4. Perfect your unique selling proposition
Customers buy your product for a reason, and not because they’re in love with your brand and want to support you. They buy products that can enhance their everyday life.
You need to position your customer as the hero of your landing page, and show what they’ll get out of choosing you over the competition. How to do this? Refine your unique value proposition.
Your value proposition is a phrase or short sentence that’s often used as a headline or sub-header on a landing page. Usually, a value proposition explains what makes your business different from everyone else in your market.
When you’re writing one, you have to explain how your business solves your ideal customer’s problem. The best place to start is by looking at the websites of other brand’s, especially those you like. Here are a few examples of compelling value propositions:
- Campaign Monitor -- Campaign Monitor makes it radically easy to create, send and measure the impact of your email marketing campaigns.
- WordStream -- Online Advertising Made Easy.
- Gusto -- Discover how easy it can be to manage payroll and benefits for your business.
5. Use the same words as your customers
One of the biggest problems in marketing today is that we tend to write for our cronies, not for our customers. We’re happy to drop terms like inbound marketing and KPIs, without considering if our audience knows what we mean. Behind our computer screens, it’s easy to forget what our customers are actually like.
When writing landing pages, ask yourself:
- What’s driving my reader to explore this product?
- What are their hopes and dreams?
- Why do they do the job that they do?
- Will they have to convince their boss of the value?
- What are their biggest questions going to be?
When it comes to writing copy for landing pages, you have to talk directly to your customers, and use words that will resonate with them. Imagine as though you’re writing to one ideal customer, not to a sea of potential people. This will allow you to be more specific, more targeted, and ultimately more successful.

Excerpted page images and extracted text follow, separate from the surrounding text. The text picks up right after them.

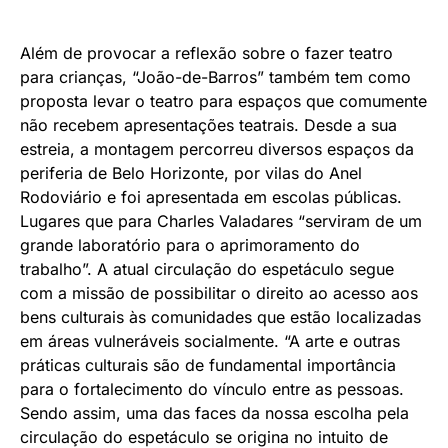
Além de provocar a reflexão sobre o fazer teatro
para crianças, “João-de-Barros” também tem como
proposta levar o teatro para espaços que comumente
não recebem apresentações teatrais. Desde a sua
estreia, a montagem percorreu diversos espaços da
periferia de Belo Horizonte, por vilas do Anel
Rodoviário e foi apresentada em escolas públicas.
Lugares que para Charles Valadares “serviram de um
grande laboratório para o aprimoramento do
trabalho”. A atual circulação do espetáculo segue
com a missão de possibilitar o direito ao acesso aos
bens culturais às comunidades que estão localizadas
em áreas vulneráveis socialmente. “A arte e outras
práticas culturais são de fundamental importância
para o fortalecimento do vínculo entre as pessoas.
Sendo assim, uma das faces da nossa escolha pela
circulação do espetáculo se origina no intuito de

Often, the best copy comes directly from the mouth of a customer who is able to articulate exactly how the product benefits them. Aside from surveys and interviews, you can find examples of words your ideal customers would use on online forums, review sites, blog comments, and social media.
6. A/B test your copy
Writing is a creative process, but it’s impossible to know what will lead to the highest conversion rate for your particular landing pages. That’s why it’s essential to A/B test your copy.

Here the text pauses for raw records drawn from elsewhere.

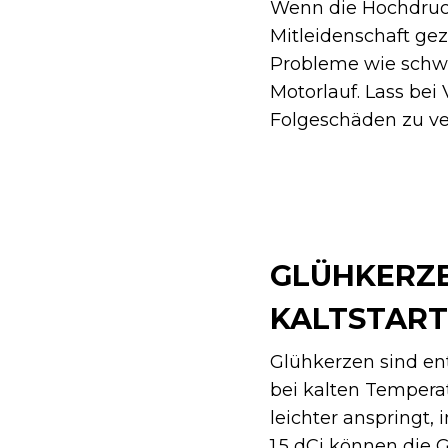
Wenn die Hochdruck
Mitleidenschaft ge
Probleme wie schw
Motorlauf. Lass be
Folgeschäden zu v
GLÜHKERZ
KALTSTAR
Glühkerzen sind en
bei kalten Tempera
leichter anspringt
1.5 dCi können die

Every business is different, so while you can start with best practices, there aren’t hard and fast rules on what will work. It’s more important to test out different variants, especially when it comes to headlines, length of the landing page, and color schemes, to see how it affects conversions.

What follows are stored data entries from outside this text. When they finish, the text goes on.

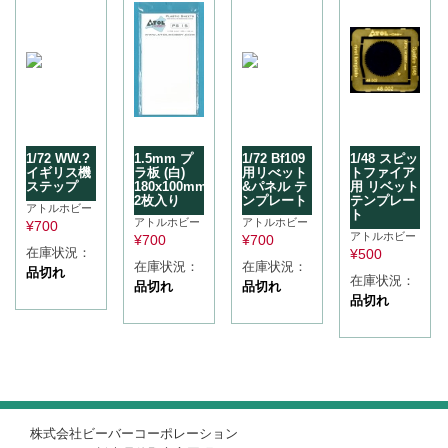
1/72 WW.?
1.5mm プ
1/72 Bf109
1/48 スピッ
イギリス機
ラ板 (白)
用リべット
トファイア
ステップ
180x100mm
&パネル テ
用 リベット
2枚入り
ンプレート
テンプレー
アトルホビー
ト
アトルホビー
アトルホビー
¥
700
アトルホビー
¥
700
¥
700
在庫状況：
¥
500
在庫状況：
在庫状況：
品切れ
在庫状況：
品切れ
品切れ
品切れ
株式会社ビーバーコーポレーション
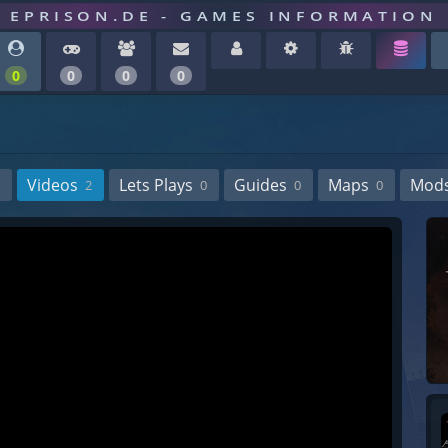
EPRISON.DE - GAMES INFORMATION
0
0
0
0
Videos
Lets Plays
Guides
Maps
Mod
2
0
0
0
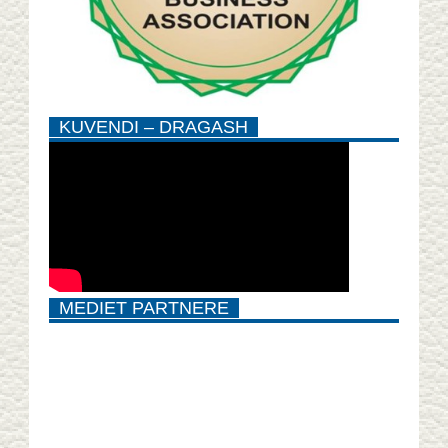
KUVENDI – DRAGASH
MEDIET PARTNERE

Brad Shorr, Director of Content & Social Media for Straight North, has found that small changes in wording can dramatically increase conversions.
Brad A/B tested these calls to action:
A. Get $10 off the first purchase. Book online now!
B. Get an additional $10 off. Book online now.
He was surprised to find that the CTR doubled with option B.
Good copywriting conquers all
There’s a lot of so-so writing on the internet, but there’s also a lot of compelling, persuasive writing that makes you want to act. If you’re writing copy for a landing page, the most important principle is to be concise and clear.
If a customer can quickly understand what you’re offering, they’ll be able to assess whether it’s right for them. Ultimately, good copy can help you convert more qualified prospects who can become customers.